Summary
Two implementations of LDA model:
- Gensim LDA model
- Guided LDA
For each implementation there are several functions to optimize hyper parameters of LDA model in two stages:
- Stage 1 - optimize almost all params with fixed interval for number of topics
- Stage 2 - optimize anly number of topics with fixed almost all params from Stage 1 optimization
Functions are stored in topic_model_hyper_param_opt.py
module.
Examples of their application are in notebooks.

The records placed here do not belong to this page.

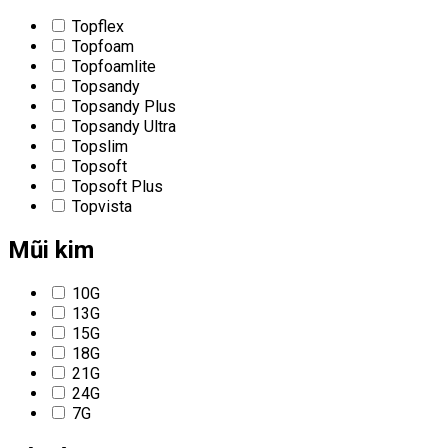
Topflex
Topfoam
Topfoamlite
Topsandy
Topsandy Plus
Topsandy Ultra
Topslim
Topsoft
Topsoft Plus
Topvista
Mũi kim
10G
13G
15G
18G
21G
24G
7G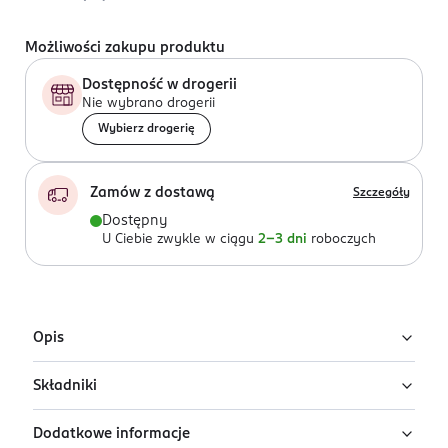
Możliwości zakupu produktu
Dostępność w drogerii
Nie wybrano drogerii
Wybierz drogerię
Zamów z dostawą
Szczegóły
Dostępny
U Ciebie zwykle w ciągu
2-3 dni
roboczych
Opis
Składniki
Czarne rajstopy 15 den Onatu Bikini Forte,
rozmiar 3 (M)
Dodatkowe informacje
90% poliamid, 10% elastan
Bikini Forte 15 den to lekkie, elastyczne rajstopy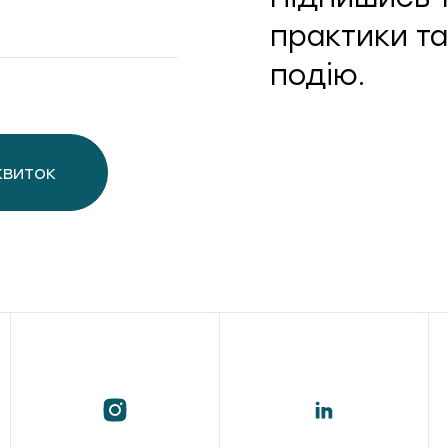
практики та
подію.
квиток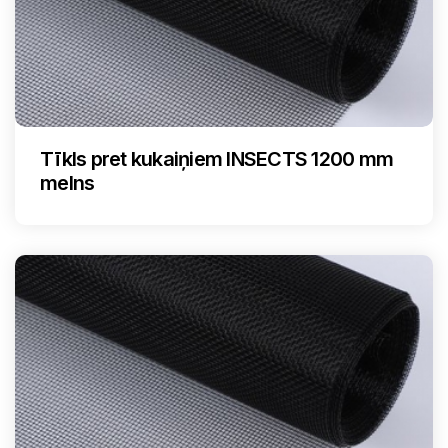
Tīkls pret kukaiņiem INSECTS 1200 mm
melns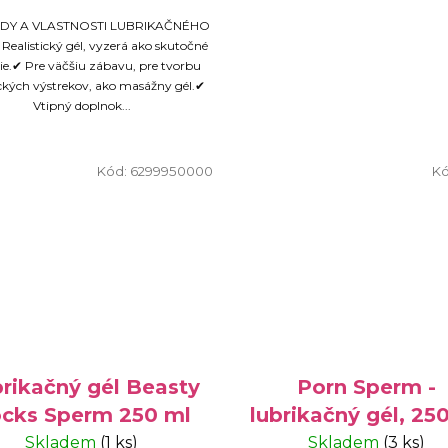
DY A VLASTNOSTI LUBRIKAČNÉHO
ealistický gél, vyzerá ako skutočné
e.✔ Pre väčšiu zábavu, pre tvorbu
ických výstrekov, ako masážny gél.✔
Vtipný doplnok...
Kód:
6299950000
Kó
rikačný gél Beasty
Porn Sperm -
cks Sperm 250 ml
lubrikačný gél, 25
Skladem
(1 ks)
Skladem
(3 ks)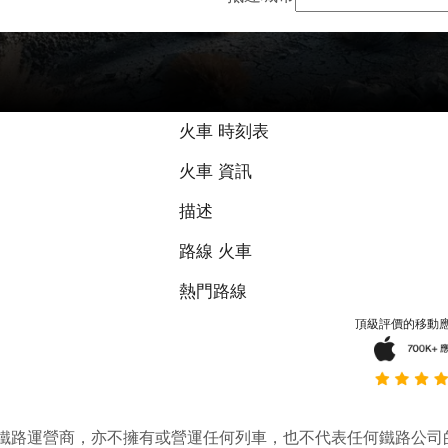
火車 時刻表
火車 資訊
描述
路線 火車
熱門路線
頂級評價的移動
它並不是鐵路運營商，亦不擁有或營運任何列車，也不代表任何鐵路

This script contains a set of functions. These functions helps to
- Preprocess texts
- Optimize hyper params of LDA topic model
- Plot the results of hyper params optimization
- Run experiments with hyper params opt
This notebook provides an example of implementation functions of two stage optimization process. This notebook contains a pipeline with steps from reading the data to plot the results. The proposed pipeline have several steps:
- Read the data.
- Preprocessing.
- Preparing objects for model -
corpus
andid2word
. - Stage 1 hyper params opt - optimize params of LDA model with fixed limited interval of number of topics. Optimal values for almost all params except number of topics are obtained as a result of this step.
- Stage 2 hyper params opt - optimize number of topics with fixed other params of LDA model. Fixed other params - obtained optimal params from Stage 1. This step helps to optimize only number of topics.
- Build a model with optimal params
- Plots - params values vs. loss
- Model description with prints, word clouds, pyLDAvis and the most representative documents for each topic
A notebook provides an example of implementation experiments. Each experiment is a whole pipeline in one function which allows to:
- Preprocess data
- Create objects for model
- Optimize LDA model hyper params on Stage 1 and Stage 2
- Save trials of hyperopt in dataframe format
- Display and save plots
So there is the example how to run several experiments to choose preprocessing params of pipeline and LDA model optimal params.
Guided LDA allows us to seed initial topics. Guided LDA tries to fit to these seeds as target topics with some seed_confidence which represent an allowed deviation from seeded topics.